Data records:
'''

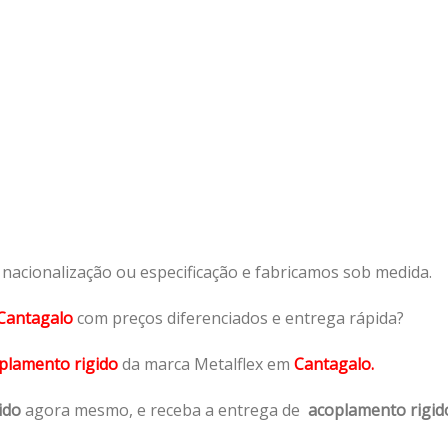
acionalização ou especificação e fabricamos sob medida.
Cantagalo
com preços diferenciados e entrega rápida?
plamento rigido
da marca Metalflex em
Cantagalo.
ido
agora mesmo, e receba a entrega de
acoplamento rigid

'''

§ **BRIEF**
Transcribe all records verbatim, no pictures.

§ **EXERCISE OUTPUT**
acionalização ou especificação e fabricamos sob medida.
Cantagalo
com preços diferenciados e entrega rápida?
plamento rigido
da marca Metalflex em
Cantagalo.
ido
agora mesmo, e receba a entrega de
acoplamento rigid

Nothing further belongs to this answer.